Toronto Math Forum

MAT244--2018F => MAT244--Lectures & Home Assignments => Topic started by: youjianz on December 05, 2018, 08:14:47 PM

Title: sec 9.2 question 18
Post by: youjianz on December 05, 2018, 08:14:47 PM
im not sure how i able to solve this question

can someone give the answer for this

thanks in advance
Title: Re: sec 9.2 question 18
Post by: Qingyang Wei on December 05, 2018, 09:04:44 PM
For part a): We can write $$\frac{dy/dt}{dx/dt} = \frac{dy}{dx} = \frac{-8x}{2y}$$
This is a separable equation, so we can write it as
$$2ydy=-8xdx$$
Integrate both sides and get
$$y^2 +c_1 = -4x^2 +c_2$$
rearrange, and let $C = c_2 - c_1$, we  get
$$y^2 + 4x^2 = C$$. This is the expression $H(x,y)=C$ that all trajectories of the system satisfies.
Title: Re: sec 9.2 question 18
Post by: Qingyang Wei on December 05, 2018, 09:12:04 PM
Sorry, that previous post was for question 18 of 9.2 on the 10th edition of the book. If you are looking at the 11th edition then that's not the answer for that.

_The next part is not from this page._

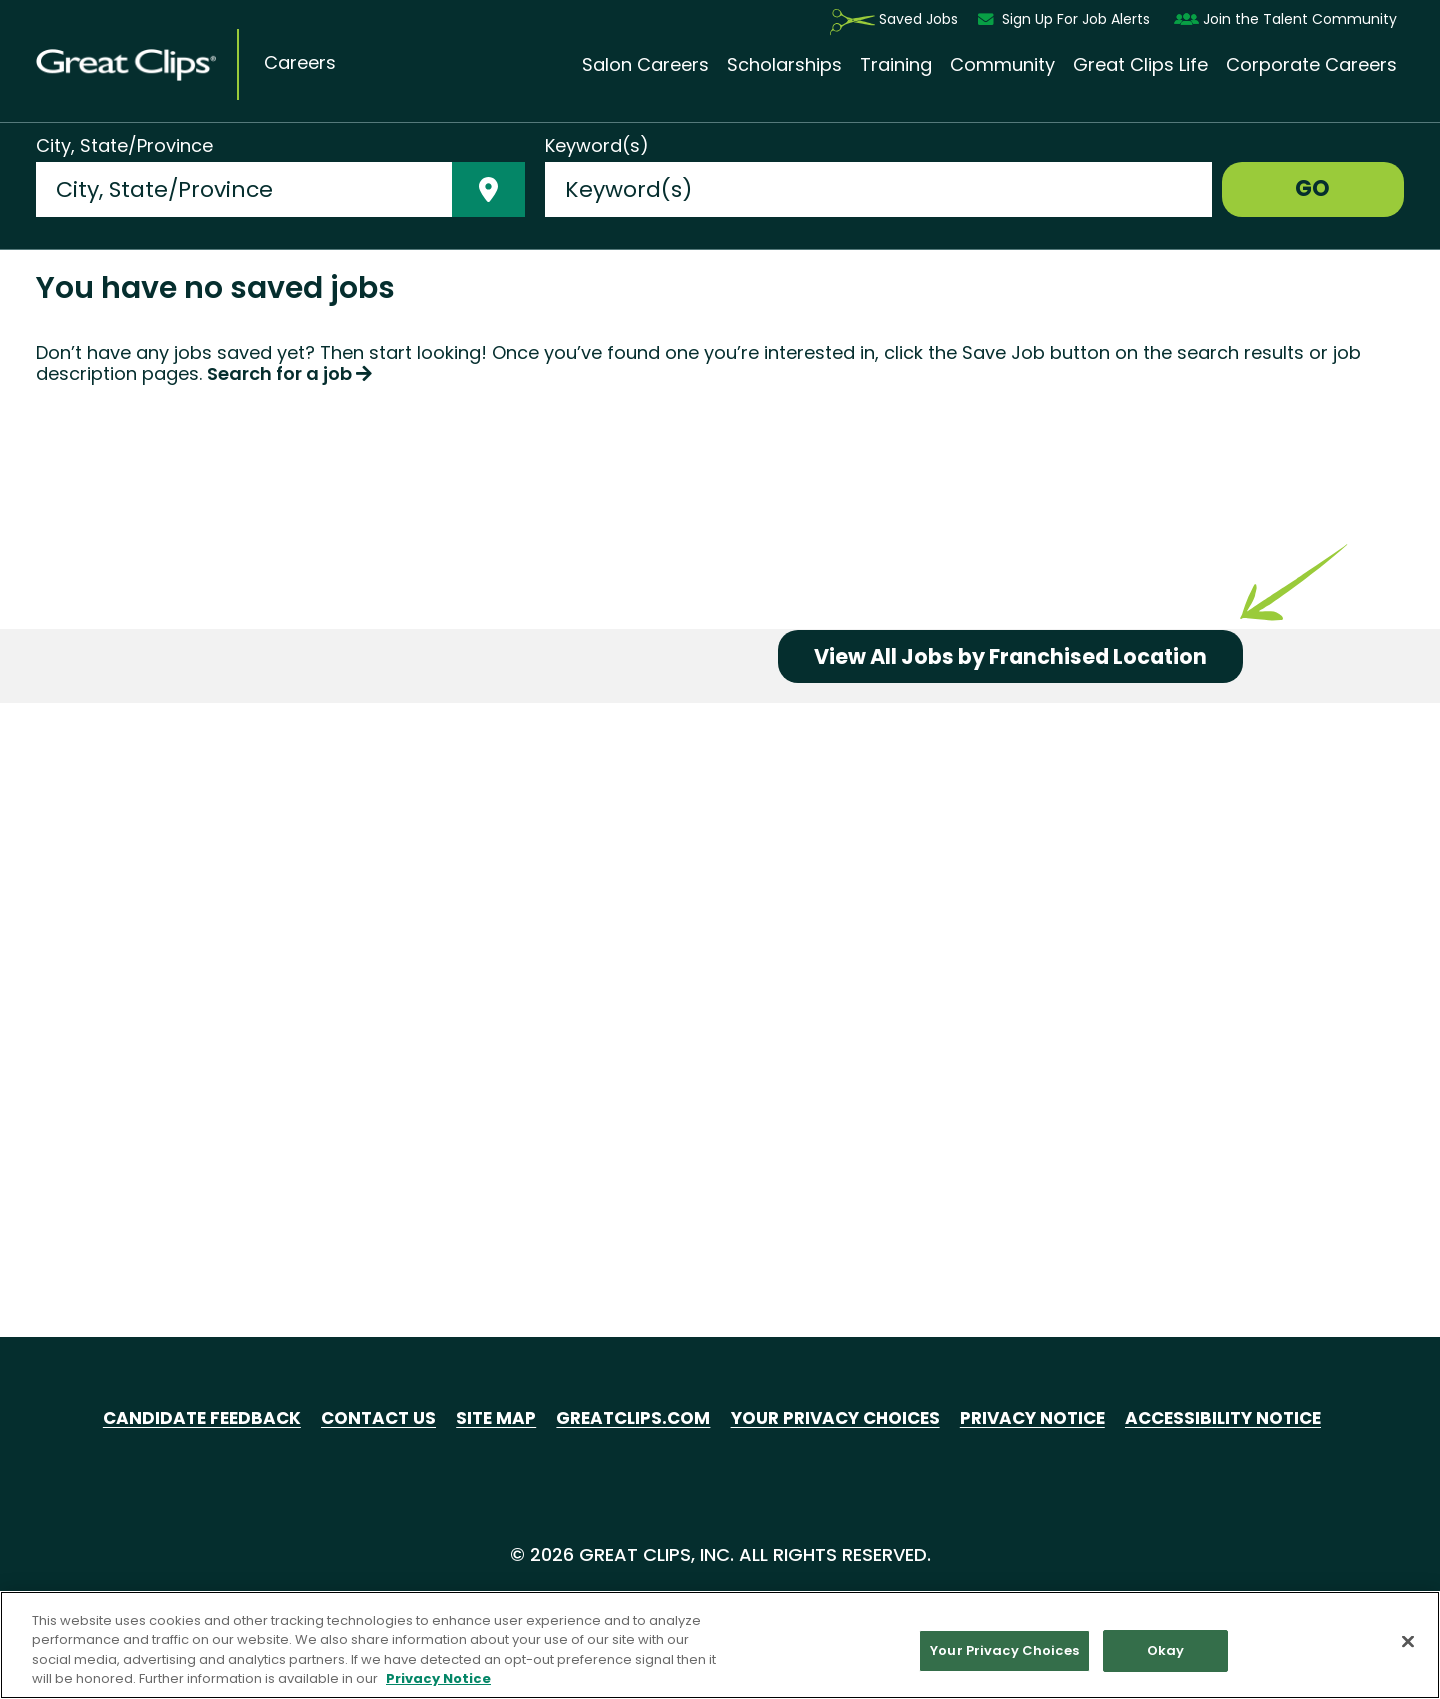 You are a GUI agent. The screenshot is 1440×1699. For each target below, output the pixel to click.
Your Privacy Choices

Sorry if it causes any confusion.

Just to clarify, is the question you are asking this one?
$$\frac{dx}{dt}=2x^2y - 3x^2 - 4y, \frac{dy}{dt} = -2xy^2 + 6xy$$
a) Find an equation of the form $H(x,y)=c$ and b) plot several level curves of the function $H$.
Title: Re: sec 9.2 question 18
Post by: Qingyang Wei on December 05, 2018, 09:34:57 PM
For the question 18 on the 11th edition, we can write down $$\frac{dy}{dx} = \frac{-2xy^2 + 6xy}{2x^2y - 3x^2 - 4y}$$
And we can rearrange the equation as:
$$ (2x^2y - 3x^2 - 4y)\frac{dy}{dx} + (2xy^2 - 6xy) = 0$$

Now does this equation looks like a type of equations we encountered before? Can you solve this with the methods we learned previously?
Title: Re: sec 9.2 question 18
Post by: Victor Ivrii on December 06, 2018, 02:49:21 PM
May be it is exact? Or you can find an integrating factor.